* WHAT IS NEEDED *
In the data below, give the number of lines that contain the word "beaucoup". Nothing else is needed.

▼

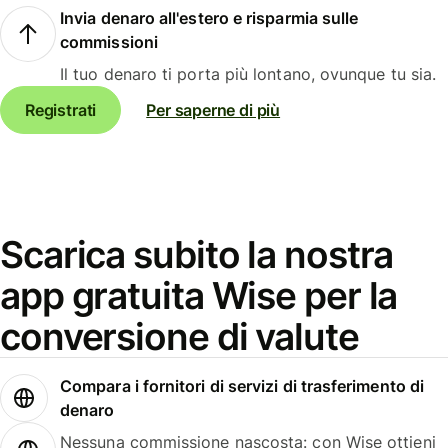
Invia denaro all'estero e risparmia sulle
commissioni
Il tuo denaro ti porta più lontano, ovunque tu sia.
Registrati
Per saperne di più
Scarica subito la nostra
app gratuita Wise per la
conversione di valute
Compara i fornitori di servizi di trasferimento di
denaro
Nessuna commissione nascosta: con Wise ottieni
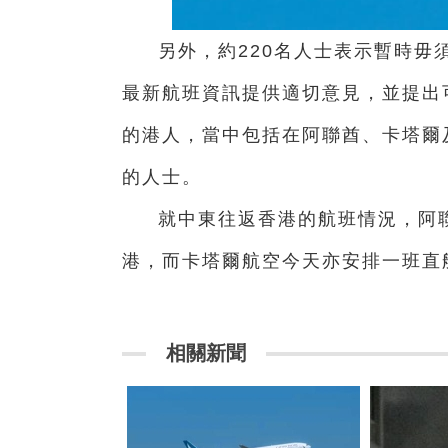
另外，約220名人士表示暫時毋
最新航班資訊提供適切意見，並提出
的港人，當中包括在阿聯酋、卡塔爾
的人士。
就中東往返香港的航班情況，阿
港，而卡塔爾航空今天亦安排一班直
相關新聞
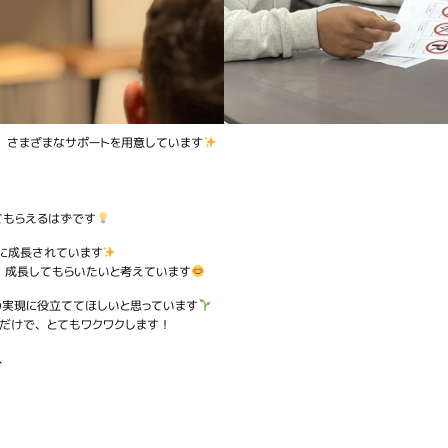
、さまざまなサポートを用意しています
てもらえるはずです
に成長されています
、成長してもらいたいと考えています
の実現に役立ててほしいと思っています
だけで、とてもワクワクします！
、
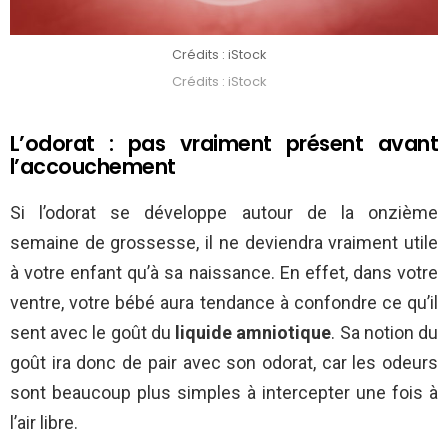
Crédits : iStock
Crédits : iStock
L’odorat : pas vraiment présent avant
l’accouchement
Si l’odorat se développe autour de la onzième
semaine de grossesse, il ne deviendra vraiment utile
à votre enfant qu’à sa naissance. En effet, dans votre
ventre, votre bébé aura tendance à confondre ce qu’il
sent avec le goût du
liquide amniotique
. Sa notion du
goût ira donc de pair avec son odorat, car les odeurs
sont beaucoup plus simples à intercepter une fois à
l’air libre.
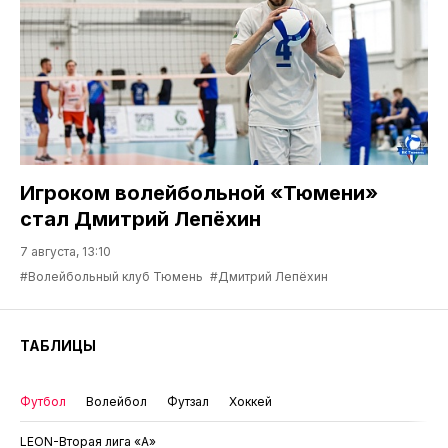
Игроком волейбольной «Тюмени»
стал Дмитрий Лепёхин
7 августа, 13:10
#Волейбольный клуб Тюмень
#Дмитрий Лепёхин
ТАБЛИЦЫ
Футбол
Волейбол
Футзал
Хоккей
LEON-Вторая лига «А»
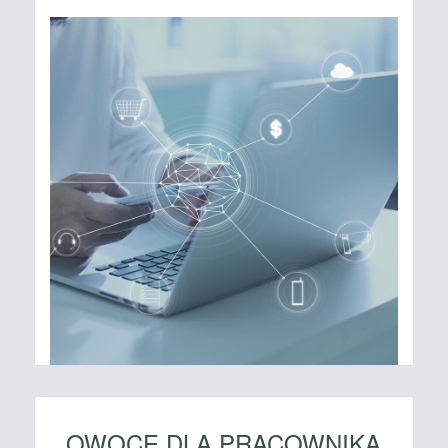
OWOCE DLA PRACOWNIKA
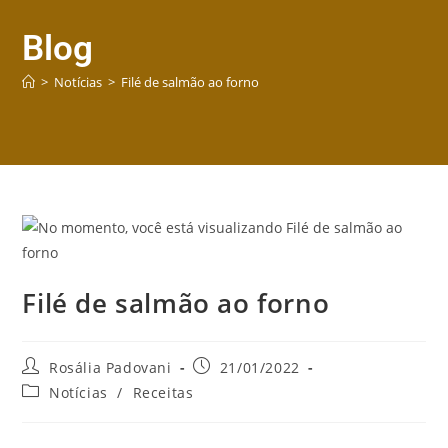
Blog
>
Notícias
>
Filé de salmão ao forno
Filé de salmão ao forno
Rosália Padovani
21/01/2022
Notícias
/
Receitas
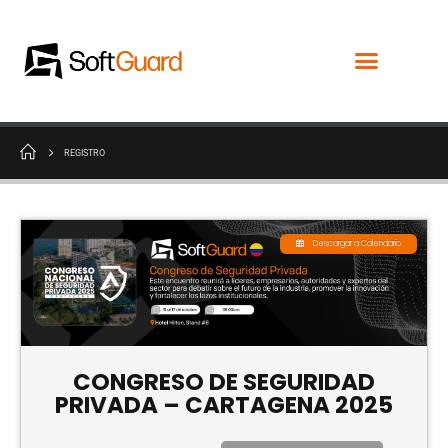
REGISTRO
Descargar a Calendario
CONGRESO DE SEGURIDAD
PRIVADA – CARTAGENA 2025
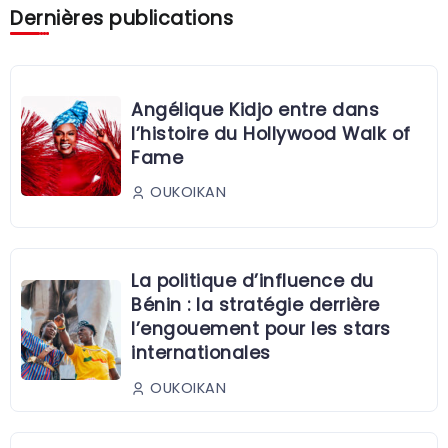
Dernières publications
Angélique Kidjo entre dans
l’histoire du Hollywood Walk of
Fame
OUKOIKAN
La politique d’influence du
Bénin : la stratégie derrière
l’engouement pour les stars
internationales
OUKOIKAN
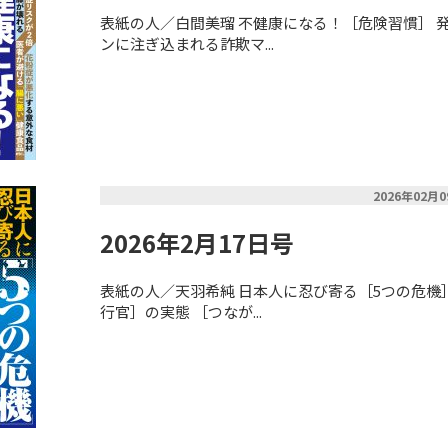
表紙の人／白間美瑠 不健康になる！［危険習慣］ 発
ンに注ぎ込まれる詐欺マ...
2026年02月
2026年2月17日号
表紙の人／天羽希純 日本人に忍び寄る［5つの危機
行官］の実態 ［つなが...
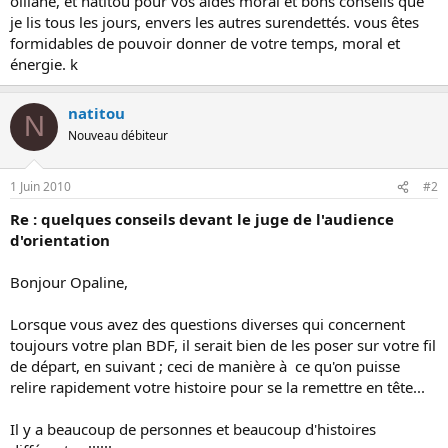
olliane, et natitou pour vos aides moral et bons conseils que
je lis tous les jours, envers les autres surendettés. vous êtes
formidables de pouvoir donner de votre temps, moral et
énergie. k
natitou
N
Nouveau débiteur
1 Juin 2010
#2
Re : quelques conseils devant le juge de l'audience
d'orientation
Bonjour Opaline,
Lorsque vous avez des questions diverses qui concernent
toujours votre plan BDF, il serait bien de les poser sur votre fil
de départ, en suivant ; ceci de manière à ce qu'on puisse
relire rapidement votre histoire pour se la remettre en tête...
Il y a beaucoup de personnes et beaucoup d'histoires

▲

* TASK RESULT *
2